In any case, next year's Canadiens will look a lot different, probably a lot younger. An energetic team led by Vinnie Lecavalier, if rumors that refuse to die pan out.
you will be hearing a lot more of oshie in the years to come.
and yes, it will be a close call for both of our teams going down to the wire. tho dare i say the blues will be a much more dangerous opponent should they happen to sneak in the playoffs. Since Jan. 3 they've enjoyed a .684 winning percentage, tops in the league. All bets off tho if they have to play the Red Wings first round since Detroit has owned us, this year and every year.
and no worries on the earlier ridicule. even i didn't believe the team would make the playoffs this year.
god, i even hate talking like this. it's a total jinx.
If you're not there already, come join in at
St. Louis Game Time
Where Oshie is King of St. Louis and we're the court jester.
thanks milo. for the link above and the link love on your site (it's a great read!) go blues...
Speaking of gritty young players, the Leafs just signed Christian Hanson, son of the only real-life "Hanson brother" from Slap Shot. He'll dress for the game against Montreal Saturday. He's a pretty good player, although just about everyone will be expecting -- and hoping -- to see some colorful goonery.

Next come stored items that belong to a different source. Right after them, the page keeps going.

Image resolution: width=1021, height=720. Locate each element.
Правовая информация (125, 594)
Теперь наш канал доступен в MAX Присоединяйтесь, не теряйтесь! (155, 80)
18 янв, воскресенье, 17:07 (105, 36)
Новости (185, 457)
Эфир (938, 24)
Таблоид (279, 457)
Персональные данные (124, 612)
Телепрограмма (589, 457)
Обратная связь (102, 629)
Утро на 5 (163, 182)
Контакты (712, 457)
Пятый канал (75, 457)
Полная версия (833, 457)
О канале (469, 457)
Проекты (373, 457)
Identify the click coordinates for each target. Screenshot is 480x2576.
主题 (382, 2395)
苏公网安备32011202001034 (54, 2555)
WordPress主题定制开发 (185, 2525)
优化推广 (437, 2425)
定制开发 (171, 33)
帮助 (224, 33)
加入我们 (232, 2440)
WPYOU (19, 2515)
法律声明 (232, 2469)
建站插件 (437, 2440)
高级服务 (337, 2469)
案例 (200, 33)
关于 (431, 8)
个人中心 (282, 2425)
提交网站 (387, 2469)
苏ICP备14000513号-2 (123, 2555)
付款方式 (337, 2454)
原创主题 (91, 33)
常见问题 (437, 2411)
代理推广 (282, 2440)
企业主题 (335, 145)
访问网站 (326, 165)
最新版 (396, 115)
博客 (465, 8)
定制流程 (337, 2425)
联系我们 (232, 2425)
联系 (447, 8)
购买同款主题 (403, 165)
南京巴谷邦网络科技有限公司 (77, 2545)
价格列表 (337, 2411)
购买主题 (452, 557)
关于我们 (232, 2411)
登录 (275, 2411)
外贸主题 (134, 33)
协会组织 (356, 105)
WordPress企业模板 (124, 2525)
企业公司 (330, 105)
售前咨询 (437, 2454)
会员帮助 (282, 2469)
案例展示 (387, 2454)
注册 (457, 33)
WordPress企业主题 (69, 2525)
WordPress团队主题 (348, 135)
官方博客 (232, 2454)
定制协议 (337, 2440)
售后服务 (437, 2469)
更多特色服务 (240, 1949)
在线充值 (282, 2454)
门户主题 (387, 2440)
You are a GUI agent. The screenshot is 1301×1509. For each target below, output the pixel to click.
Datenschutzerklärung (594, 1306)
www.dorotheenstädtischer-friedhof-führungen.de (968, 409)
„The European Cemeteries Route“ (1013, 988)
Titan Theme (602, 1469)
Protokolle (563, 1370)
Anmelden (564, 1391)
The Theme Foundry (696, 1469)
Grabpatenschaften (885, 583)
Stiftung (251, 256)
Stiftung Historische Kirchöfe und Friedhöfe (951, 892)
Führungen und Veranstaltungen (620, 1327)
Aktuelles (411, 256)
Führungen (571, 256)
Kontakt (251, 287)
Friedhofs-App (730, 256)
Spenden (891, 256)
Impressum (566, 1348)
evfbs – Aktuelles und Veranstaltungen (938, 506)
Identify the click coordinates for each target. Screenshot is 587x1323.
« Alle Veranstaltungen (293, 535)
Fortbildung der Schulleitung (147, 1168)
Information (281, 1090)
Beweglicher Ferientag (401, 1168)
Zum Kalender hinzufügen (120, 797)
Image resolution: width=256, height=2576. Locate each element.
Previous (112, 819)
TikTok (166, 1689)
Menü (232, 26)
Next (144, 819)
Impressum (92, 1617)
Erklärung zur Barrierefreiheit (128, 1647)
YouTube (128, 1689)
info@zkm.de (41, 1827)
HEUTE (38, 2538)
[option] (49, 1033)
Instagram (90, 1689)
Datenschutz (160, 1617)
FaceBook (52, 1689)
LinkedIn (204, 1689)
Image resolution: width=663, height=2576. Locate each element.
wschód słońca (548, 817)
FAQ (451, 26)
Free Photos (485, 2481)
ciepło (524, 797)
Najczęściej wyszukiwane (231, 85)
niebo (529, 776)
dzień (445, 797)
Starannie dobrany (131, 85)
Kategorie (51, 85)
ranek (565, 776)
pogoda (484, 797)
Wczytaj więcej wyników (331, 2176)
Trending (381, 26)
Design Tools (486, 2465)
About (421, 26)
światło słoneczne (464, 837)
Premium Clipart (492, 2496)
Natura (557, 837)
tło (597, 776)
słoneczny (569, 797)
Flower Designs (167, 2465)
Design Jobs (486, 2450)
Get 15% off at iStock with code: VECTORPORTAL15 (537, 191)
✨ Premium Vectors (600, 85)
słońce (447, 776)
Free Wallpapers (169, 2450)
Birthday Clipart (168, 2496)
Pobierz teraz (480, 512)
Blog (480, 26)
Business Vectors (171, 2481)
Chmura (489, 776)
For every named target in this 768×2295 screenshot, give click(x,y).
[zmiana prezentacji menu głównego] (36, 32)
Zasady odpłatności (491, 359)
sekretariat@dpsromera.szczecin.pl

As of tonight, we're both in seventh place. Way to go, Deadman.
big win for the blues, no doubt. the red wings own us, so i was shocked we won and came back so strong after wednesday night's uninspired performance. but that 7th place didnt last very long. it's very frustrating when the other teams are winning too. congrats on your win. they took it to the rangers tonight.
Nice post! Good writing. Wrong about the Habs going out so fast though.